In secondary school, as much as I tried, I could never do well for English. All my other subjects were above average, but because my English grades were bad, I never made it out of the N(T) stream, and could only go to ITE. When I was doing my National Service, I used my NS pay to get private tuition for my English. I re-took my O level English exams twice. Till today, I still have not passed it.
I’m grateful that my weak English did not stop me from going on to Poly, then University and now taking on a good job in an architectural firm.
2. Character matters more
3 words to describe myself? I would say determination first and foremost. If I take on something, I will definitely want to do my best. Hardworking too, I guess.
(And after being pressed for a third defining word) Does “cheerful” count?
I have a neighbour who took care of me when I was a child, and just the other day I was speaking with her daughter.

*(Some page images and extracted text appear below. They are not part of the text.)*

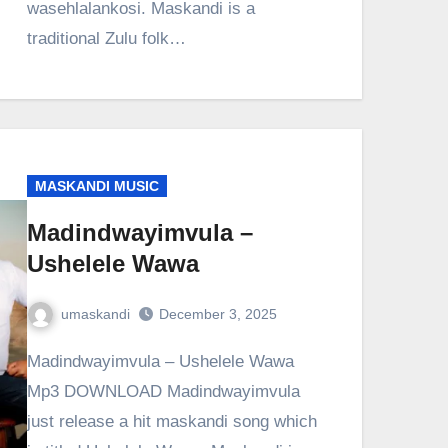
wasehlalankosi. Maskandi is a
traditional Zulu folk…
MASKANDI MUSIC
Madindwayimvula –
Ushelele Wawa
umaskandi
December 3, 2025
Madindwayimvula – Ushelele Wawa
Mp3 DOWNLOAD Madindwayimvula
just release a hit maskandi song which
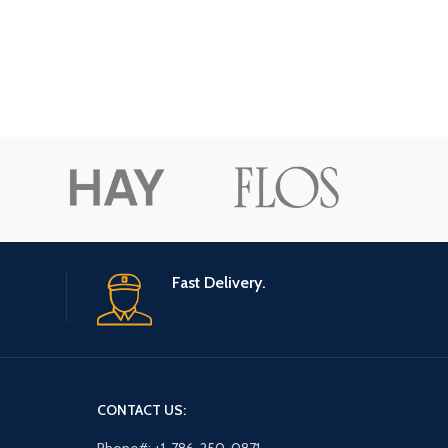
Fast Delivery.
CONTACT US:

Her daughter doesn’t like to study and is also in the Normal (Technical) steam. I found myself saying to her that results don’t matter that much. It’s how we respond to it that matters more. If we get poor grades after we study, it’s ok. We just move on to find something we like and can do well in. But we have to keep working hard. There will always be opportunities to study in future, but character defines who you are for life.
3. A slow start can be discouraging but every flower will bloom in the end
I still remember my mother’s disappointed face when she was informed by my principal that I had been streamed into EM3. My elder brother and younger sister did so much better at school than I did. But my mother never pressured me.As a child in kindergarten, I was very affected by my parents’ divorce. I didn’t have much motivation to do well, and as my parents were both working, I was left at home alone for long hours. Nobody at home spoke English – I had a slow start.
We can’t change the past, but we can work hard and determine our future. My turning point came in Bedok ITE where I really enjoyed the building drafting course I had enrolled in. It was not language or maths dependent, and I realized that this was an area I liked and could excel in. So I continued with architecture in Singapore Polytechnic. Having a good grasp of the technical aspects helped me very much in my architecture degree in NUS.
When I was in Mayflower Secondary School, my teachers encouraged me by saying that “every flower will bloom in the end”. That was one of the things that spurred me on.
I really have to thank the many teachers, and lecturers in ITE and Poly, and also my friends who did not give up on me.
Madam Lim, my primary school teacher was one of the first teachers who gave me personalized attention and believed that I could achieve more. She was very caring. I still have the birthday card she gave me all those years back.
And my friend Keris. She was in the same secondary school and ITE, and she encouraged me a lot. She doesn’t come from a rich family, but she started work earlier than I did, as a designer. And she helped me a lot financially, when my part-time job as a Takashimaya shoe salesperson couldn’t completely cover my school expenses.
4. I understand what it is like to have nobody there to help. Now, I just want to give back.
Having been through some very low points in my life, I really want to be able to help those in need.
During my NS, I served with the Singapore Police Force, in the vocation of “Person In Custody”. My main takeaway was that there is no difference between the accused and I. Some of our backgrounds were so similar: broken families, EM3, bad grades, and so on. It could have been me. So I started sharing my story and telling them that if I could make it out of that situation, they could too. I hope to go back to work with these accused at some point.
When I was in university, a very close primary schoolmate passed away. I helped his sister with her N levels Math for a couple of months because there was nobody else available to help, and the family couldn’t afford private tuition. Now I am volunteering with MINDS (Westend) every Saturday, and I have been doing so for the past 3.5 years.
5. The learning continues
I am still taking English classes from Madam Lim, my Primary School teacher. I wanted to pay her, but she declined. Now I meet her most Saturday mornings, from 8am to 10am. For the next 2 years, I want to grow as an architect, and then at some stage, I hope to join the prison services as an officer to rehabilitate the prison inmates.
At Flying Cape, we are very touched by Zhi Rong’s story. It almost seems that Michelle Obama’s very last commencement speech as First Lady was tailor-made for Zhi Rong.
“You should never view your challenges as a disadvantage. Instead, it is important for you to understand that your experience facing and overcoming adversity is actually one of your biggest advantages.”